■ Source information:

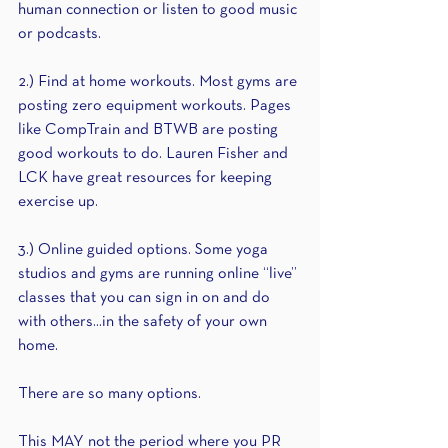
human connection or listen to good music 
or podcasts.
2.) Find at home workouts. Most gyms are 
posting zero equipment workouts. Pages 
like CompTrain and BTWB are posting 
good workouts to do. Lauren Fisher and 
LCK have great resources for keeping 
exercise up.
3.) Online guided options. Some yoga 
studios and gyms are running online “live” 
classes that you can sign in on and do 
with others...in the safety of your own 
home.
There are so many options.
This MAY not the period where you PR 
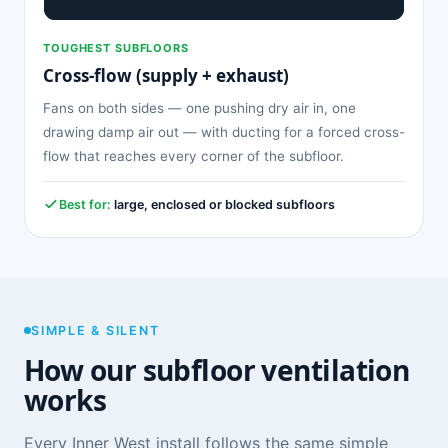
TOUGHEST SUBFLOORS
Cross-flow (supply + exhaust)
Fans on both sides — one pushing dry air in, one
drawing damp air out — with ducting for a forced cross-
flow that reaches every corner of the subfloor.
Best for:
large, enclosed or blocked subfloors
SIMPLE & SILENT
How our subfloor ventilation
works
Every Inner West install follows the same simple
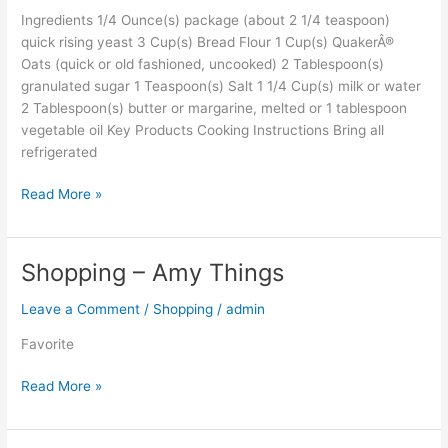
Ingredients 1/4 Ounce(s) package (about 2 1/4 teaspoon)
quick rising yeast 3 Cup(s) Bread Flour 1 Cup(s) QuakerÂ®
Oats (quick or old fashioned, uncooked) 2 Tablespoon(s)
granulated sugar 1 Teaspoon(s) Salt 1 1/4 Cup(s) milk or water
2 Tablespoon(s) butter or margarine, melted or 1 tablespoon
vegetable oil Key Products Cooking Instructions Bring all
refrigerated
Read More »
Shopping – Amy Things
Shopping
–
Leave a Comment
/
Shopping
/
admin
Amy
Things
Favorite
Read More »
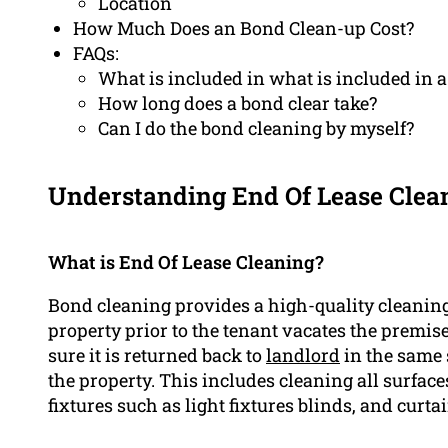
Location
How Much Does an Bond Clean-up Cost?
FAQs:
What is included in what is included in 
How long does a bond clear take?
Can I do the bond cleaning by myself?
Understanding End Of Lease Clea
What is End Of Lease Cleaning?
Bond cleaning provides a high-quality cleanin
property prior to the tenant vacates the premis
sure it is returned back to
landlord
in the same 
the property. This includes cleaning all surface
fixtures such as light fixtures blinds, and curtai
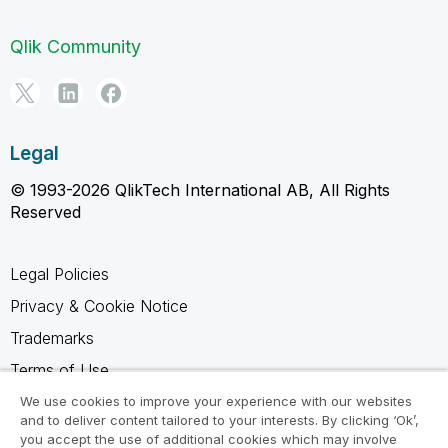
Qlik Community
Legal
© 1993-2026 QlikTech International AB, All Rights
Reserved
Legal Policies
Privacy & Cookie Notice
Trademarks
Terms of Use
Legal Agreements
We use cookies to improve your experience with our websites
and to deliver content tailored to your interests. By clicking ‘Ok’,
Product Terms
you accept the use of additional cookies which may involve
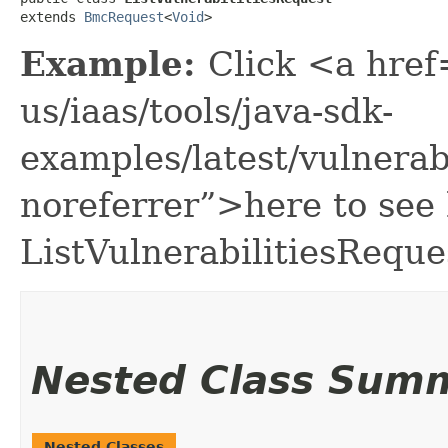
extends 
BmcRequest
<
Void
>
Example:
Click <a href
us/iaas/tools/java-sdk-
examples/latest/vulnera
noreferrer”>here to see
ListVulnerabilitiesReque
Nested Class Sum
Nested Classes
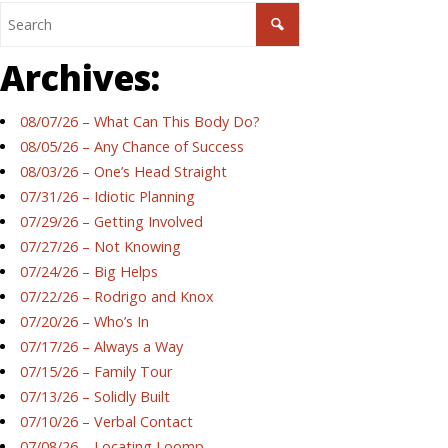
Archives:
08/07/26 – What Can This Body Do?
08/05/26 – Any Chance of Success
08/03/26 – One’s Head Straight
07/31/26 – Idiotic Planning
07/29/26 – Getting Involved
07/27/26 – Not Knowing
07/24/26 – Big Helps
07/22/26 – Rodrigo and Knox
07/20/26 – Who’s In
07/17/26 – Always a Way
07/15/26 – Family Tour
07/13/26 – Solidly Built
07/10/26 – Verbal Contact
07/08/26 – Locating Loomp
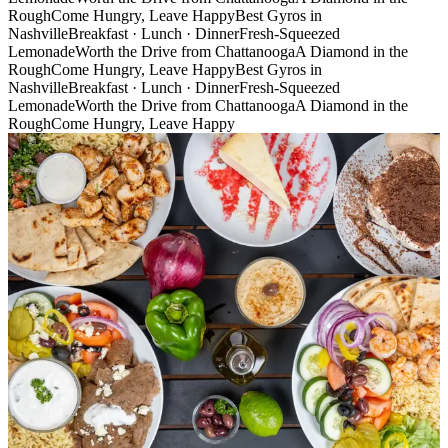
Rough
Come Hungry, Leave Happy
Best Gyros in
Nashville
Breakfast · Lunch · Dinner
Fresh-Squeezed
Lemonade
Worth the Drive from Chattanooga
A Diamond in the
Rough
Come Hungry, Leave Happy
Best Gyros in
Nashville
Breakfast · Lunch · Dinner
Fresh-Squeezed
Lemonade
Worth the Drive from Chattanooga
A Diamond in the
Rough
Come Hungry, Leave Happy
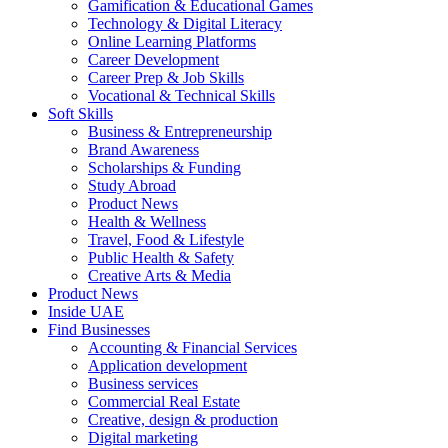
Gamification & Educational Games
Technology & Digital Literacy
Online Learning Platforms
Career Development
Career Prep & Job Skills
Vocational & Technical Skills
Soft Skills
Business & Entrepreneurship
Brand Awareness
Scholarships & Funding
Study Abroad
Product News
Health & Wellness
Travel, Food & Lifestyle
Public Health & Safety
Creative Arts & Media
Product News
Inside UAE
Find Businesses
Accounting & Financial Services
Application development
Business services
Commercial Real Estate
Creative, design & production
Digital marketing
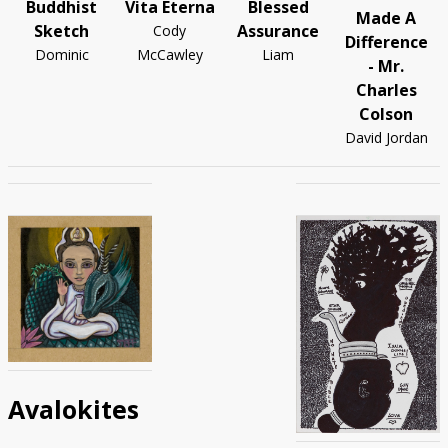
Buddhist
Vita Eterna
Blessed
Made A
Sketch
Assurance
Cody
Difference
Dominic
McCawley
Liam
- Mr.
Charles
Colson
David Jordan
Avalokites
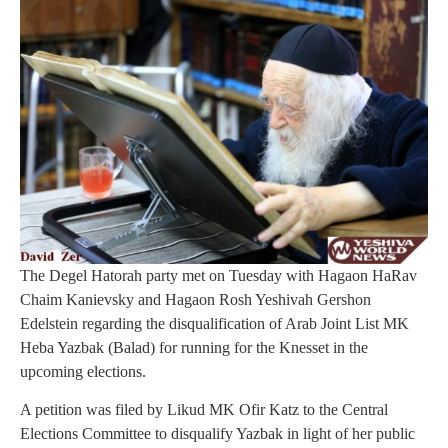
The Degel Hatorah party met on Tuesday with Hagaon HaRav
Chaim Kanievsky and Hagaon Rosh Yeshivah Gershon
Edelstein regarding the disqualification of Arab Joint List MK
Heba Yazbak (Balad) for running for the Knesset in the
upcoming elections.
A petition was filed by Likud MK Ofir Katz to the Central
Elections Committee to disqualify Yazbak in light of her public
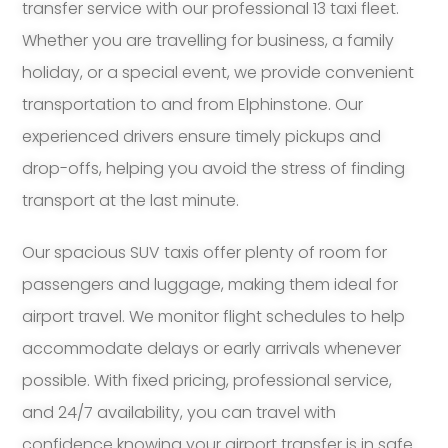
transfer service with our professional 13 taxi fleet.
Whether you are travelling for business, a family
holiday, or a special event, we provide convenient
transportation to and from Elphinstone. Our
experienced drivers ensure timely pickups and
drop-offs, helping you avoid the stress of finding
transport at the last minute.
Our spacious SUV taxis offer plenty of room for
passengers and luggage, making them ideal for
airport travel. We monitor flight schedules to help
accommodate delays or early arrivals whenever
possible. With fixed pricing, professional service,
and 24/7 availability, you can travel with
confidence knowing your airport transfer is in safe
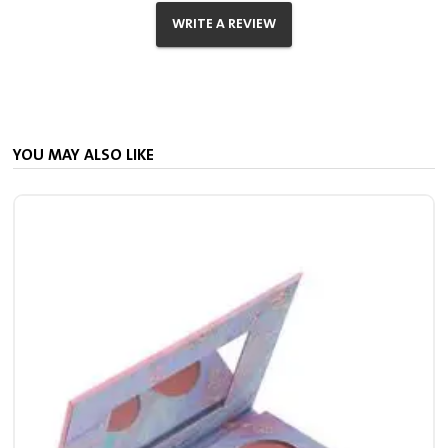
WRITE A REVIEW
YOU MAY ALSO LIKE
S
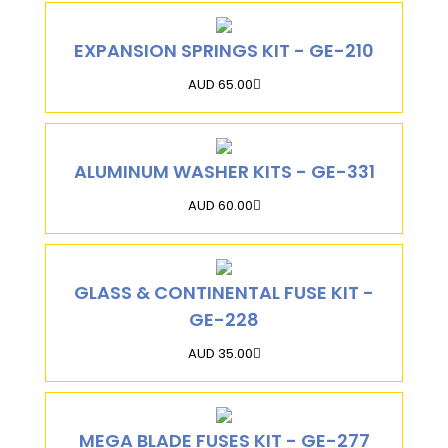
EXPANSION SPRINGS KIT - GE-210
AUD 65.00
ALUMINUM WASHER KITS - GE-331
AUD 60.00
GLASS & CONTINENTAL FUSE KIT -
GE-228
AUD 35.00
MEGA BLADE FUSES KIT - GE-277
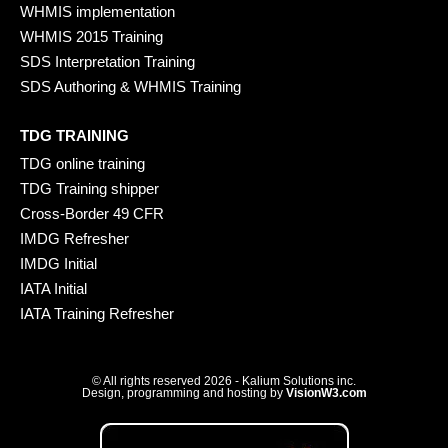
WHMIS implementation
WHMIS 2015 Training
SDS Interpretation Training
SDS Authoring & WHMIS Training
TDG TRAINING
TDG online training
TDG Training shipper
Cross-Border 49 CFR
IMDG Refresher
IMDG Initial
IATA Initial
IATA Training Refresher
© All rights reserved 2026 - Kalium Solutions inc.
Design, programming and hosting by
VisionW3.com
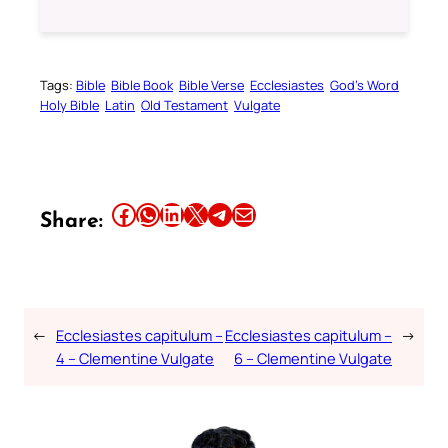
Tags:
Bible
Bible Book
Bible Verse
Ecclesiastes
God’s Word
Holy Bible
Latin
Old Testament
Vulgate
Share this article on Facebook
Share this article on WhatsApp
Share this article on LinkedIn
Share this article on X
Share this article on Telegram
Email this Article
Share:
←
Ecclesiastes capitulum –
Ecclesiastes capitulum –
→
4 – Clementine Vulgate
6 – Clementine Vulgate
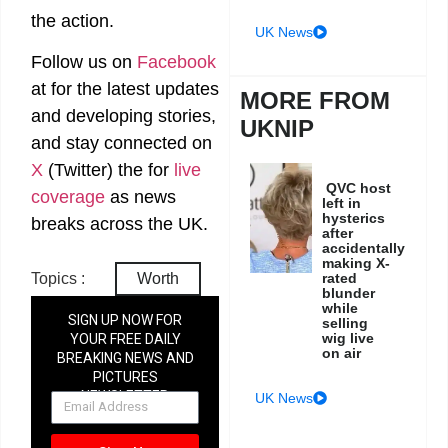
the action.
UK News
Follow us on
Facebook
at
for the latest updates
MORE FROM
and developing stories,
UKNIP
and stay connected on
X
(Twitter)
the
for
live
QVC host
coverage
as news
left in
hysterics
breaks across the UK.
after
accidentally
making X-
rated
Topics :
Worth
blunder
while
SIGN UP NOW FOR
selling
wig live
YOUR FREE DAILY
on air
BREAKING NEWS AND
PICTURES
NEWSLETTER
UK News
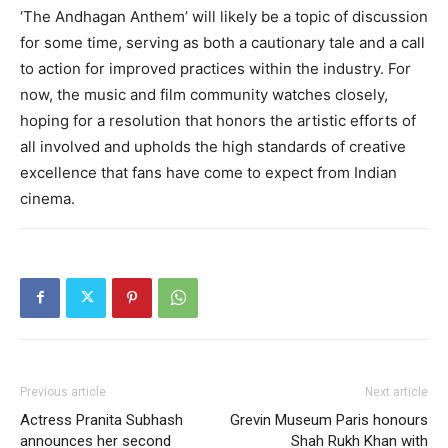
‘The Andhagan Anthem’ will likely be a topic of discussion
for some time, serving as both a cautionary tale and a call
to action for improved practices within the industry. For
now, the music and film community watches closely,
hoping for a resolution that honors the artistic efforts of
all involved and upholds the high standards of creative
excellence that fans have come to expect from Indian
cinema.
Previous article
Next article
Actress Pranita Subhash
Grevin Museum Paris honours
announces her second
Shah Rukh Khan with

■ Activity:
Lines of the material may hold the string "flow". Copy each one that does.

■ Written answer:
Cross-flow (supply + exhaust)
flow that reaches every corner of the subfloor.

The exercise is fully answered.